Dr. Youdin practices existential-humanistic therapy. This theory focuses on one's life experience coupled with one or more themes, be it a struggle with happiness vs. unhappiness, interpersonal relationships, life vs. death, sexual expression vs. asexuality, or any other life dilemma. This type of therapy focuses on a person's issues and conflicts that are derived from interpersonal experiences in his or her environment, the interpretation a person makes of these experiences, and a person's ability to foresee a future. Dr. Youdin envisions a person's ability to shape his or her life as a balancing between one's choices and intentions with one's heredity and environment.
Dr. Youdin views the people he works with from a strengths perspective.
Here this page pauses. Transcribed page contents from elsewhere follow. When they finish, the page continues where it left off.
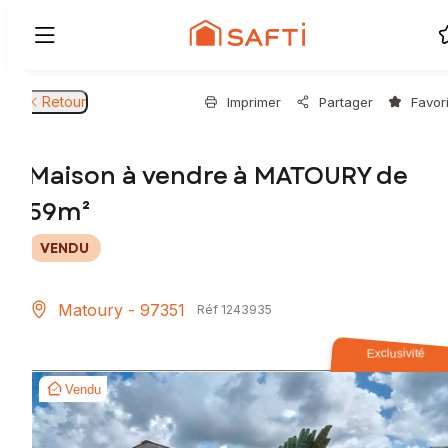
Retour
Imprimer
Partager
Favor
Maison à vendre à MATOURY de
59m²
VENDU
Matoury - 97351
Réf 1243935
Exclusivité
Vendu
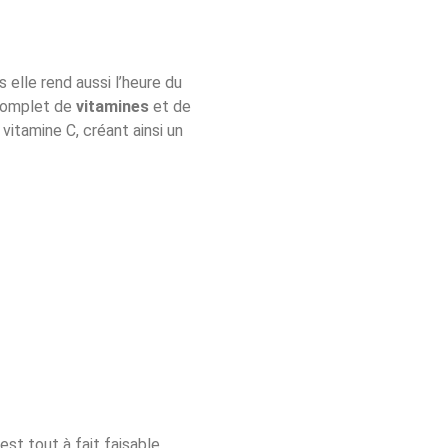
is elle rend aussi l’heure du
 complet de
vitamines
et de
itamine C, créant ainsi un
st tout à fait faisable.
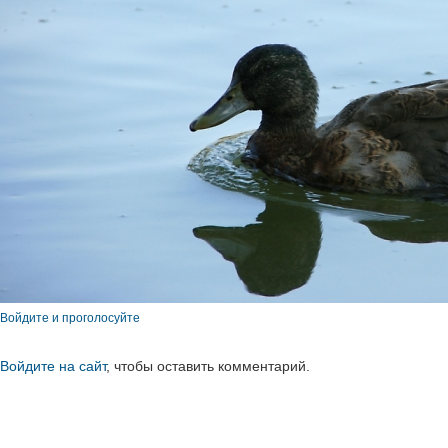
Войдите и проголосуйте
Войдите на сайт
, чтобы оставить комментарий.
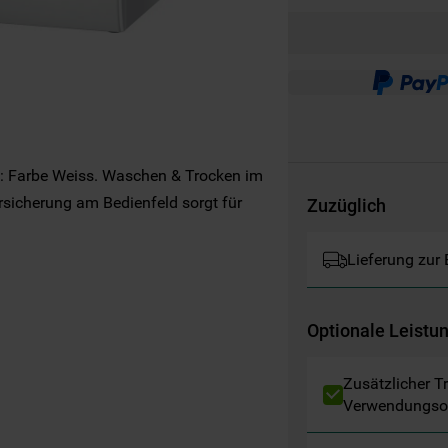
Websites, Werbeanzeigen und Interessen
(einschließlich über Drittanbieter und auf
anderen Websites oder sozialen
Plattformen, beispielsweise Google LLC –
weitere Informationen zu den
Datenschutzbestimmungen von Google
finden Sie hier:
k: Farbe Weiss. Waschen & Trocken im
https://business.safety.google/privacy/
(Profiling- und Marketing-Cookies).
rsicherung am Bedienfeld sorgt für
Zuzüglich
Indem Sie auf die Schaltfläche "Alle
Lieferung zur
Cookies akzeptieren" klicken, stimmen Sie
der Verwendung all unserer Cookies und der
Weitergabe Ihrer Daten an unsere
Optionale Leistu
Drittanbieter für solche Zwecke zu. Wenn
Sie Ihre Präferenzen festlegen möchten,
Zusätzlicher T
klicken Sie auf die Schaltfläche "Cookie
Verwendungso
Einstellungen". Um unsere Cookie-Richtlinie
einzusehen klicken sie auf "Mehr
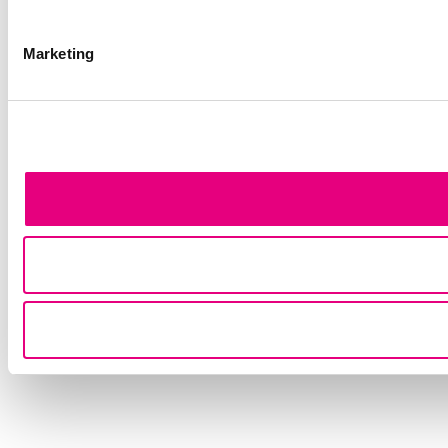
Marketing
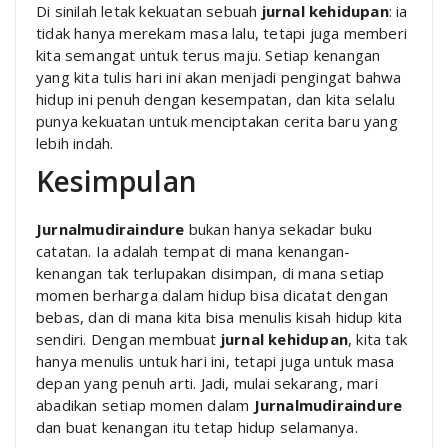
Di sinilah letak kekuatan sebuah
jurnal kehidupan
: ia
tidak hanya merekam masa lalu, tetapi juga memberi
kita semangat untuk terus maju. Setiap kenangan
yang kita tulis hari ini akan menjadi pengingat bahwa
hidup ini penuh dengan kesempatan, dan kita selalu
punya kekuatan untuk menciptakan cerita baru yang
lebih indah.
Kesimpulan
Jurnalmudiraindure
bukan hanya sekadar buku
catatan. Ia adalah tempat di mana kenangan-
kenangan tak terlupakan disimpan, di mana setiap
momen berharga dalam hidup bisa dicatat dengan
bebas, dan di mana kita bisa menulis kisah hidup kita
sendiri. Dengan membuat
jurnal kehidupan
, kita tak
hanya menulis untuk hari ini, tetapi juga untuk masa
depan yang penuh arti. Jadi, mulai sekarang, mari
abadikan setiap momen dalam
Jurnalmudiraindure
dan buat kenangan itu tetap hidup selamanya.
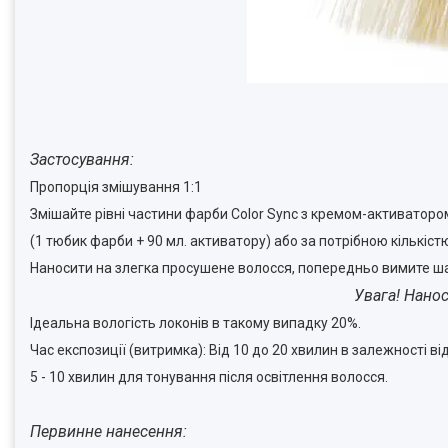
Застосування:
Пропорція змішування 1:1
Змішайте рівні частини фарби Color Sync з кремом-активатором 
(1 тюбик фарби + 90 мл. активатору) або за потрібною кількіст
Наносити на злегка просушене волосся, попередньо вимите ш
Увага! Нанос
Ідеальна вологість локонів в такому випадку 20%.
Час експозиції (витримка): Від 10 до 20 хвилин в залежності ві
5 - 10 хвилин для тонування після освітлення волосся.
Первинне нанесення:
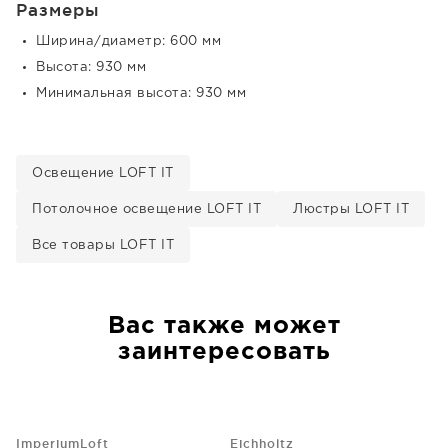
Размеры
Ширина/диаметр: 600 мм
Высота: 930 мм
Минимальная высота: 930 мм
Освещение LOFT IT
Потолочное освещение LOFT IT
Люстры LOFT IT
Все товары LOFT IT
Вас также может
заинтересовать
ImperiumLoft
Eichholtz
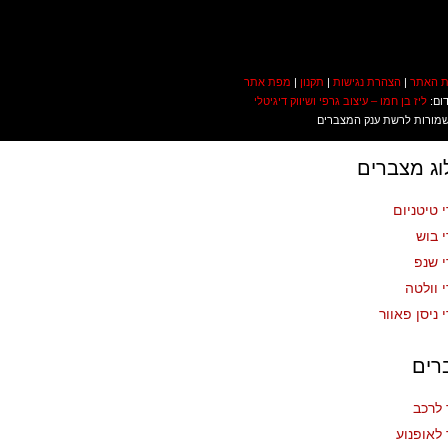
ת האתר
|
הצהרת נגישות
|
תקנון
|
מפת אתר
דום:
ליז בן חמו – עיצוב גרפי ושיווק דיגיטלי
 שמורות לרשת ענק המצברים
ג מצברים
 טיטניום
 בוש
 שנפ
 וולטה
 ניסן פאוור
רים
לרכב
לאופנוע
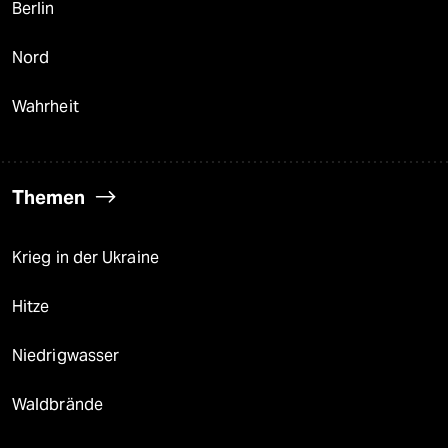
Berlin
Nord
Wahrheit
Themen
Krieg in der Ukraine
Hitze
Niedrigwasser
Waldbrände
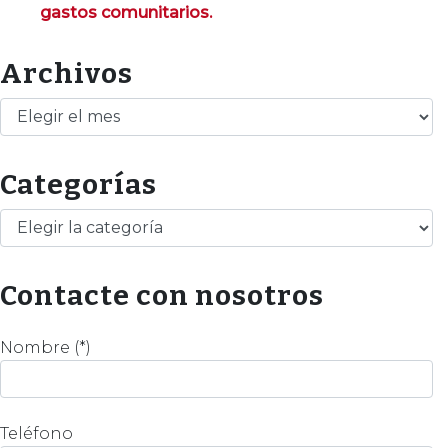
gastos comunitarios.
Archivos
Archivos
Categorías
Categorías
Contacte con nosotros
Nombre (*)
Teléfono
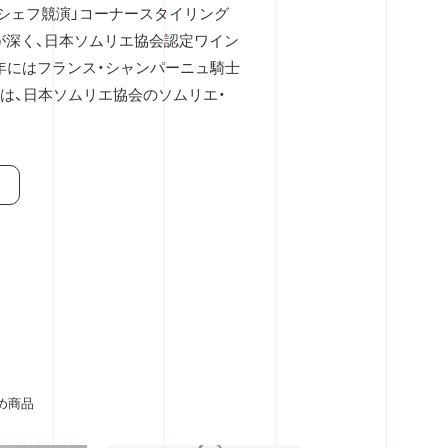
3シェフ競演」コーナースタイリング
が深く、日本ソムリエ協会認定ワイン
8年にはフランス・シャンパーニュ騎士
には、日本ソムリエ協会のソムリエ・
め商品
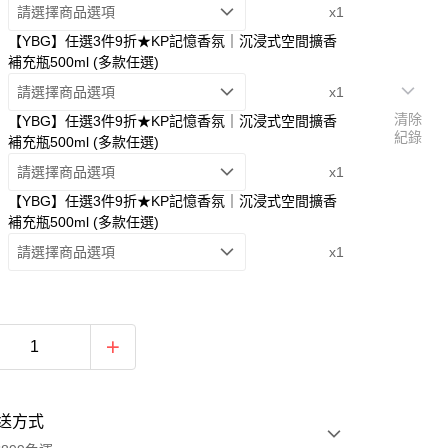
請選擇商品選項
x1
【YBG】任選3件9折★KP記憶香氛｜沉浸式空間擴香
補充瓶500ml (多款任選)
請選擇商品選項
x1
清除
【YBG】任選3件9折★KP記憶香氛｜沉浸式空間擴香
紀錄
補充瓶500ml (多款任選)
請選擇商品選項
x1
【YBG】任選3件9折★KP記憶香氛｜沉浸式空間擴香
補充瓶500ml (多款任選)
請選擇商品選項
x1
送方式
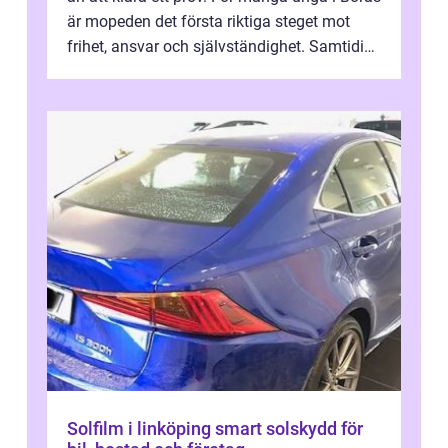
är mopeden det första riktiga steget mot
frihet, ansvar och självständighet. Samtidigt
kan regler, bokningar, teo...
Solfilm i linköping smart solskydd för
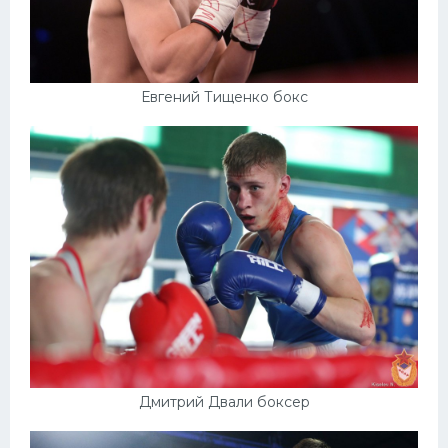
Евгений Тищенко бокс
Дмитрий Двали боксер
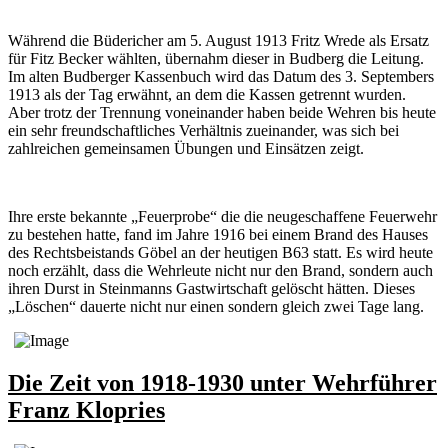
Während die Büdericher am 5. August 1913 Fritz Wrede als Ersatz
für Fitz Becker wählten, übernahm dieser in Budberg die Leitung.
Im alten Budberger Kassenbuch wird das Datum des 3. Septembers
1913 als der Tag erwähnt, an dem die Kassen getrennt wurden.
Aber trotz der Trennung voneinander haben beide Wehren bis heute
ein sehr freundschaftliches Verhältnis zueinander, was sich bei
zahlreichen gemeinsamen Übungen und Einsätzen zeigt.
Ihre erste bekannte „Feuerprobe“ die die neugeschaffene Feuerwehr
zu bestehen hatte, fand im Jahre 1916 bei einem Brand des Hauses
des Rechtsbeistands Göbel an der heutigen B63 statt. Es wird heute
noch erzählt, dass die Wehrleute nicht nur den Brand, sondern auch
ihren Durst in Steinmanns Gastwirtschaft gelöscht hätten. Dieses
„Löschen“ dauerte nicht nur einen sondern gleich zwei Tage lang.
Die Zeit von 1918-1930 unter Wehrführer
Franz Klopries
Rather than seeing a person as pathological or sick, he views symptoms as a sign of weakened resiliency to the psychosocial forces of one's life experiences. When these forces overwhelm a person's resiliency, he or she loses a purpose to move forward with his or her life. Without a purpose, a situation of being stuck occurs which creates an existential vacuum. Finding oneself in an existential vacuum, a person will use a purpose substitute in lieu of purpose, or positive forward movement with his or her life. An existential vacuum is considered to be a symptom of the failure of resilience to bio-psycho-social stressors affecting a person rather than psychopathology emanating from a disease process within the brain. There are five types of purpose substitutions: addictive, social, morally good, social status seeking, and unfulfilling engagement.
The addictive type will show a person substituting repetitive compulsive activities such as substance abuse, pathological gambling, eating disorder behaviors, excessive spending, etc. The social type finds a person making superficial relationships, producing drama as an attention getting device, or joining an organization for social acceptance without necessarily being interested in the organization. The morally good type will show a person demonstrating altruistic behaviors by advocating for causes in an inauthentic manner. The social status seeking type will show a person externalizing him or herself with symbols of money such as material goods or organizational positions (jobs, community organizations, political offices, country club memberships, etc.) that lend prestige and power. The unfulfilling engagement type will show a person substituting a purpose through excessive activities such as long working hours, devotion to excessive television viewing, compulsive internet use, overly rigid schedules, or other unfulfilling non-interpersonal activities. A person employing purpose substitutions creates an existential permanency, or lack of purpose. The goal of existential psychotherapy is to eliminate these substitutions and replace them with positive coping skills based on a person’s strengths, which will lead to an enhanced resilience to bio-psycho-social stressors and a sense of empowerment.
Humanistic psychotherapy is a process of a person trying to improve his or her life as an authentic self through the experience of the therapeutic relationship. Dr. Youdin helps people through individual, family, or group psychotherapy.
Dr. Youdin provides training workshops to mental health agencies and clinics throughout the United States and Europe.
Dr. Youdin is an independent scholar at the Princeton Research Forum. He is the author of Clinical Gerontological Social Work Practice, and co-author with Dr. Tina Maschi of Social Worker as Researcher: Integrating Research with Advocacy. He is currently writing Psychology of Aging 101 for Springer Publishing Company. For twenty years, Dr. Robert Youdin was an adjunct associate professor at the Fordham University Graduate School of Social Service in New York City. In 2007-2008, he was a Project Director for a Gero Innovations Grant for the Master's Advanced Curriculum Project funded by the John A. Hartford Foundation and Council on Social Work Education. In 2005-2007 Dr. Youdin was a participant in the Curriculum Development Institute (Gero-Ed) sponsored by John A. Hartford Foundation and Council on Social Work Education. He is a past assistant research scientist of the Biometrics Unit of the New York State Psychiatric Institute in New York City. In 1977, he was elected as member of Sigma Xi -- the Scientific Research Society of North America. Dr. Youdin has been a private practitioner for the past 31 years practicing in Princeton, New Jersey. He has an existential humanistic orientation and is trained in Eriksonian hypnosis. In addition, he has appeared on numerous public service radio programs discussing substance abuse problems.